### TASK PROMPT
Write the records out exactly as shown. No pictures.

### INPUT DATA

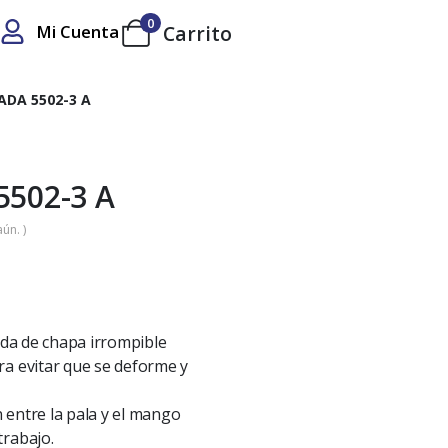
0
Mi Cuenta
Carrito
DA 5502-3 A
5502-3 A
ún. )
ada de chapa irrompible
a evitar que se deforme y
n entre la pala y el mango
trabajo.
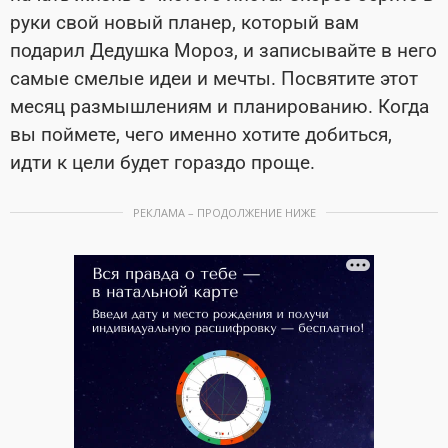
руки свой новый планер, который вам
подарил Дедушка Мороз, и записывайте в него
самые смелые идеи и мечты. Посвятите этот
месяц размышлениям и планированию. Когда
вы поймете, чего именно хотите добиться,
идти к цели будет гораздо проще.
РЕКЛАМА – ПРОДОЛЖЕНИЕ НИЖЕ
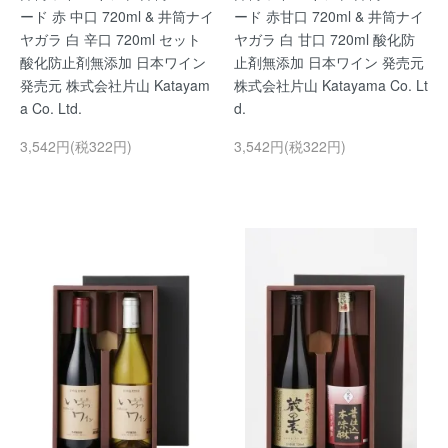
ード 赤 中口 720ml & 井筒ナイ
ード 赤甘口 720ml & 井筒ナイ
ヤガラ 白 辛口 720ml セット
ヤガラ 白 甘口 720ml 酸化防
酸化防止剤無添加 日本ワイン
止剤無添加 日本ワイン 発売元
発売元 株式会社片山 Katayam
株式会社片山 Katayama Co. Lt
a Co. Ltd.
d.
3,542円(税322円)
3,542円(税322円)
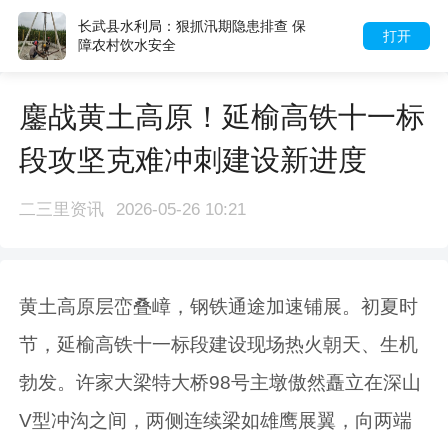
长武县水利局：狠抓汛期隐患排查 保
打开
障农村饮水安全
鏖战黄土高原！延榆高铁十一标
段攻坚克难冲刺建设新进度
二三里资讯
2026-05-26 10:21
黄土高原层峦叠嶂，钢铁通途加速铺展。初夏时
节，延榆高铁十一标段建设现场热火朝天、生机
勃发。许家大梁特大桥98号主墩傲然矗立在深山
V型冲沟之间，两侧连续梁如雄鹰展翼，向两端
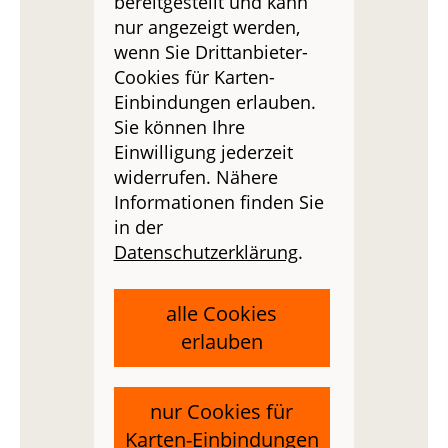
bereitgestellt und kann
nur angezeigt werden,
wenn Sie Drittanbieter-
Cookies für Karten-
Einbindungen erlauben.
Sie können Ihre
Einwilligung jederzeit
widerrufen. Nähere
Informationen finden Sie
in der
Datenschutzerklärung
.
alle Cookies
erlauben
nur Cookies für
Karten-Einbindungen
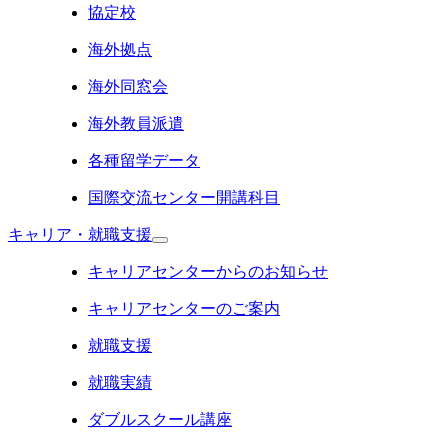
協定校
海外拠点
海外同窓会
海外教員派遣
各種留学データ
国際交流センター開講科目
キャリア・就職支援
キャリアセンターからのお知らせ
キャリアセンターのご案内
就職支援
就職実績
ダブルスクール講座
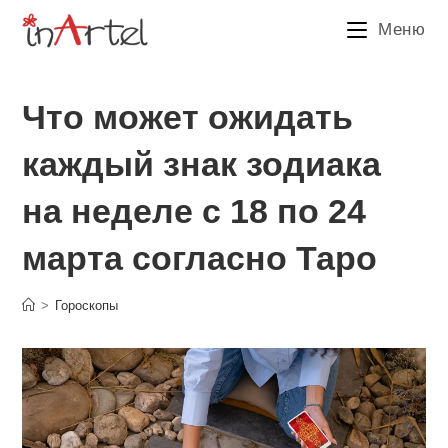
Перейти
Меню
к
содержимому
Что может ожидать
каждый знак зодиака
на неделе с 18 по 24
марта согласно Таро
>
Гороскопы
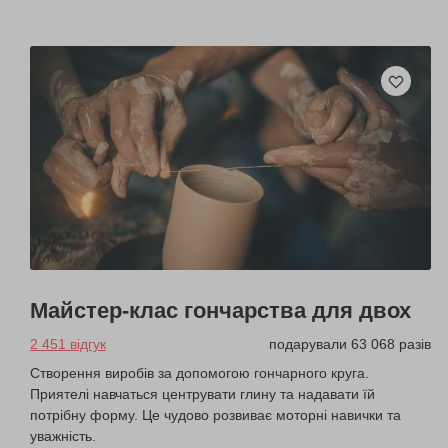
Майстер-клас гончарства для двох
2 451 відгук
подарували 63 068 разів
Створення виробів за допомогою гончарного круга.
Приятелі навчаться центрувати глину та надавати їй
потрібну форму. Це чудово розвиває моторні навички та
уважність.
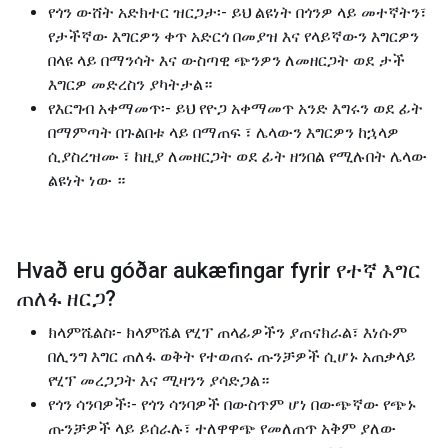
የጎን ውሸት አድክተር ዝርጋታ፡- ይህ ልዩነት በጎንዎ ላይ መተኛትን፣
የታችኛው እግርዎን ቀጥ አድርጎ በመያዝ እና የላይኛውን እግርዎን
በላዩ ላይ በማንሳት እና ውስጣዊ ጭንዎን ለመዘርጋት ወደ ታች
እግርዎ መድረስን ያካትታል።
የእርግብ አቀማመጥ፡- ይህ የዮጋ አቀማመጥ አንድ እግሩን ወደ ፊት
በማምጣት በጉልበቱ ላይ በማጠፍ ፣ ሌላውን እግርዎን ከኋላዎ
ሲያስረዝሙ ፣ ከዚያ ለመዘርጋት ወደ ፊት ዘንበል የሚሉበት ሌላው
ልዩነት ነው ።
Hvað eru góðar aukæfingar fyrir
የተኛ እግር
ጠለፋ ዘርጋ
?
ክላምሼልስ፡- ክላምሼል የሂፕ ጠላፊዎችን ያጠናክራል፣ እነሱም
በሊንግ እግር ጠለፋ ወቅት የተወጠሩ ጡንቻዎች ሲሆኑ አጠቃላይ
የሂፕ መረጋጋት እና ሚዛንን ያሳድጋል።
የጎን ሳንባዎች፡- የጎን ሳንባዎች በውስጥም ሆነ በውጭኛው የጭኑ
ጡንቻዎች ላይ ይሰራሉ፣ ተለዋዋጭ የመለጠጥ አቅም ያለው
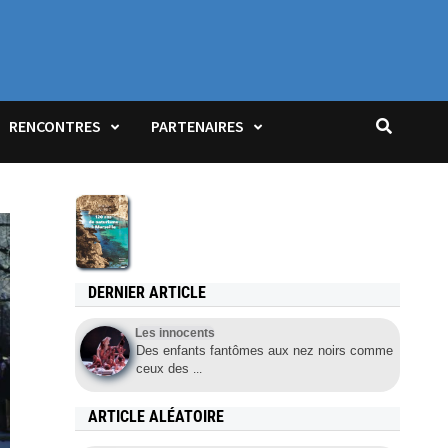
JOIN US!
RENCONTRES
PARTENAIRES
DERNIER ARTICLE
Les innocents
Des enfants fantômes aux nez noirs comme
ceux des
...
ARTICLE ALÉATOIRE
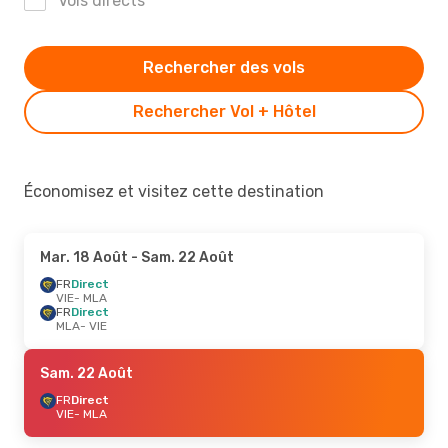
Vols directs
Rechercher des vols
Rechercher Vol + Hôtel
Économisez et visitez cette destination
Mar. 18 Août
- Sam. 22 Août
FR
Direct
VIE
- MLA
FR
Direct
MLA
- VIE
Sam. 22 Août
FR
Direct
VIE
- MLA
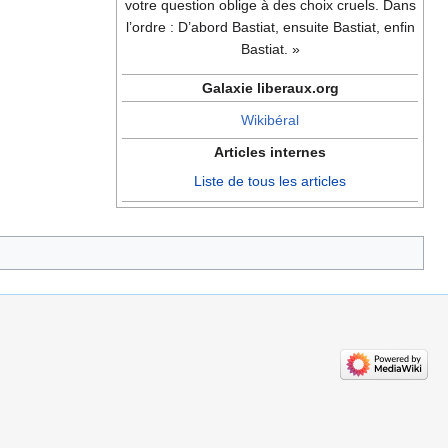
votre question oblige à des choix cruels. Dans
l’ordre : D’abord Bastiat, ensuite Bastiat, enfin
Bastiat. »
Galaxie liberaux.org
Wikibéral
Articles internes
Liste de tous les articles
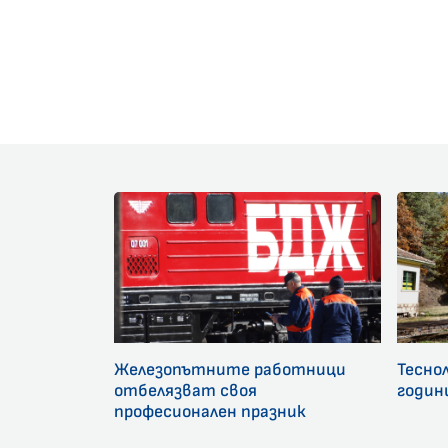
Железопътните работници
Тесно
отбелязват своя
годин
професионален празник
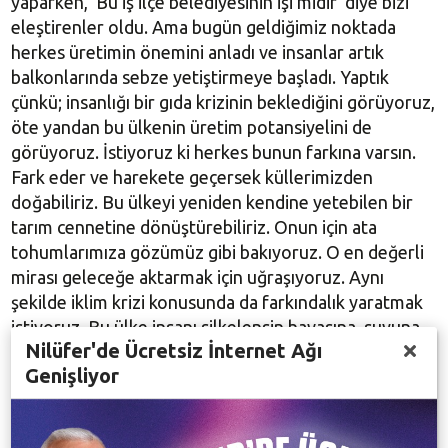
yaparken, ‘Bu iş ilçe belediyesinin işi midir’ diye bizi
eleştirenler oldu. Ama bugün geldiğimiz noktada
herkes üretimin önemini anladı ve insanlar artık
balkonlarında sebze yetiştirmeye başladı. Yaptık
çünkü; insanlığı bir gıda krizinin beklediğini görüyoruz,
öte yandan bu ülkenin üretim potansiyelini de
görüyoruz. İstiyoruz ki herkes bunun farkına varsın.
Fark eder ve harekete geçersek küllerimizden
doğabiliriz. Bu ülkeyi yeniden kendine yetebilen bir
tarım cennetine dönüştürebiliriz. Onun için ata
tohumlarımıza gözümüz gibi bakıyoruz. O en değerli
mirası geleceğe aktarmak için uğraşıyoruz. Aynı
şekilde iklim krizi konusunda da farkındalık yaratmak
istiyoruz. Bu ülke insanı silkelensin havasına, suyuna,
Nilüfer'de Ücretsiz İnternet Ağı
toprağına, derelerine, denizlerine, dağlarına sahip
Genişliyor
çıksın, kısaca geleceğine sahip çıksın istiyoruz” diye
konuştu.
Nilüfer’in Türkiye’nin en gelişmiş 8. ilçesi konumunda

### FINISHED EXERCISE
0
Mi Cuenta
Carrito
DA 5502-3 A
5502-3 A
ún. )
ada de chapa irrompible
a evitar que se deforme y
n entre la pala y el mango
trabajo.
руки свой новый планер, который вам
подарил Дедушка Мороз, и записывайте в него
самые смелые идеи и мечты. Посвятите этот
месяц размышлениям и планированию. Когда
вы поймете, чего именно хотите добиться,
идти к цели будет гораздо проще.
РЕКЛАМА – ПРОДОЛЖЕНИЕ НИЖЕ
ード 赤 中口 720ml & 井筒ナイ
ード 赤甘口 720ml & 井筒ナイ
ヤガラ 白 辛口 720ml セット
ヤガラ 白 甘口 720ml 酸化防
酸化防止剤無添加 日本ワイン
止剤無添加 日本ワイン 発売元
発売元 株式会社片山 Katayam
株式会社片山 Katayama Co. Lt
a Co. Ltd.
d.
3,542円(税322円)
3,542円(税322円)
长武县水利局：狠抓汛期隐患排查 保
打开
障农村饮水安全
鏖战黄土高原！延榆高铁十一标
段攻坚克难冲刺建设新进度
二三里资讯
2026-05-26 10:21
黄土高原层峦叠嶂，钢铁通途加速铺展。初夏时
节，延榆高铁十一标段建设现场热火朝天、生机
勃发。许家大梁特大桥98号主墩傲然矗立在深山
V型冲沟之间，两侧连续梁如雄鹰展翼，向两端
bereitgestellt und kann
nur angezeigt werden,
wenn Sie Drittanbieter-
Cookies für Karten-
Einbindungen erlauben.
Sie können Ihre
Einwilligung jederzeit
widerrufen. Nähere
Informationen finden Sie
in der
Datenschutzerklärung
.
alle Cookies
erlauben
nur Cookies für
Karten-Einbindungen
協定校
海外拠点
海外同窓会
海外教員派遣
各種留学データ
国際交流センター開講科目
キャリア・就職支援
キャリアセンターからのお知らせ
キャリアセンターのご案内
就職支援
就職実績
ダブルスクール講座
Перейти
Меню
к
содержимому
Что может ожидать
каждый знак зодиака
на неделе с 18 по 24
марта согласно Таро
>
Гороскопы
Майстер-клас гончарства для двох
2 451 відгук
подарували 63 068 разів
Створення виробів за допомогою гончарного круга.
Приятелі навчаться центрувати глину та надавати їй
потрібну форму. Це чудово розвиває моторні навички та
уважність.
የጎን ውሸት አድክተር ዝርጋታ፡- ይህ ልዩነት በጎንዎ ላይ መተኛትን፣
የታችኛው እግርዎን ቀጥ አድርጎ በመያዝ እና የላይኛውን እግርዎን
በላዩ ላይ በማንሳት እና ውስጣዊ ጭንዎን ለመዘርጋት ወደ ታች
እግርዎ መድረስን ያካትታል።
የእርግብ አቀማመጥ፡- ይህ የዮጋ አቀማመጥ አንድ እግሩን ወደ ፊት
በማምጣት በጉልበቱ ላይ በማጠፍ ፣ ሌላውን እግርዎን ከኋላዎ
ሲያስረዝሙ ፣ ከዚያ ለመዘርጋት ወደ ፊት ዘንበል የሚሉበት ሌላው
ልዩነት ነው ።
Hvað eru góðar aukæfingar fyrir
የተኛ እግር
ጠለፋ ዘርጋ
?
ክላምሼልስ፡- ክላምሼል የሂፕ ጠላፊዎችን ያጠናክራል፣ እነሱም
በሊንግ እግር ጠለፋ ወቅት የተወጠሩ ጡንቻዎች ሲሆኑ አጠቃላይ
የሂፕ መረጋጋት እና ሚዛንን ያሳድጋል።
የጎን ሳንባዎች፡- የጎን ሳንባዎች በውስጥም ሆነ በውጭኛው የጭኑ
ጡንቻዎች ላይ ይሰራሉ፣ ተለዋዋጭ የመለጠጥ አቅም ያለው
JOIN US!
RENCONTRES
PARTENAIRES
DERNIER ARTICLE
Les innocents
Des enfants fantômes aux nez noirs comme
ceux des
...
ARTICLE ALÉATOIRE
Vols directs
Rechercher des vols
Rechercher Vol + Hôtel
Économisez et visitez cette destination
Mar. 18 Août
- Sam. 22 Août
FR
Direct
VIE
- MLA
FR
Direct
MLA
- VIE
Sam. 22 Août
FR
Direct
VIE
- MLA
votre question oblige à des choix cruels. Dans
l’ordre : D’abord Bastiat, ensuite Bastiat, enfin
Bastiat. »
Galaxie liberaux.org
Wikibéral
Articles internes
Liste de tous les articles
Железопътните работници
Тесно
отбелязват своя
годин
професионален празник
yaparken, ‘Bu iş ilçe belediyesinin işi midir’ diye bizi
eleştirenler oldu. Ama bugün geldiğimiz noktada
herkes üretimin önemini anladı ve insanlar artık
balkonlarında sebze yetiştirmeye başladı. Yaptık
çünkü; insanlığı bir gıda krizinin beklediğini görüyoruz,
öte yandan bu ülkenin üretim potansiyelini de
görüyoruz. İstiyoruz ki herkes bunun farkına varsın.
Fark eder ve harekete geçersek küllerimizden
doğabiliriz. Bu ülkeyi yeniden kendine yetebilen bir
tarım cennetine dönüştürebiliriz. Onun için ata
tohumlarımıza gözümüz gibi bakıyoruz. O en değerli
mirası geleceğe aktarmak için uğraşıyoruz. Aynı
şekilde iklim krizi konusunda da farkındalık yaratmak
istiyoruz. Bu ülke insanı silkelensin havasına, suyuna,
Nilüfer'de Ücretsiz İnternet Ağı
toprağına, derelerine, denizlerine, dağlarına sahip
Genişliyor
çıksın, kısaca geleceğine sahip çıksın istiyoruz” diye
konuştu.
Nilüfer’in Türkiye’nin en gelişmiş 8. ilçesi konumunda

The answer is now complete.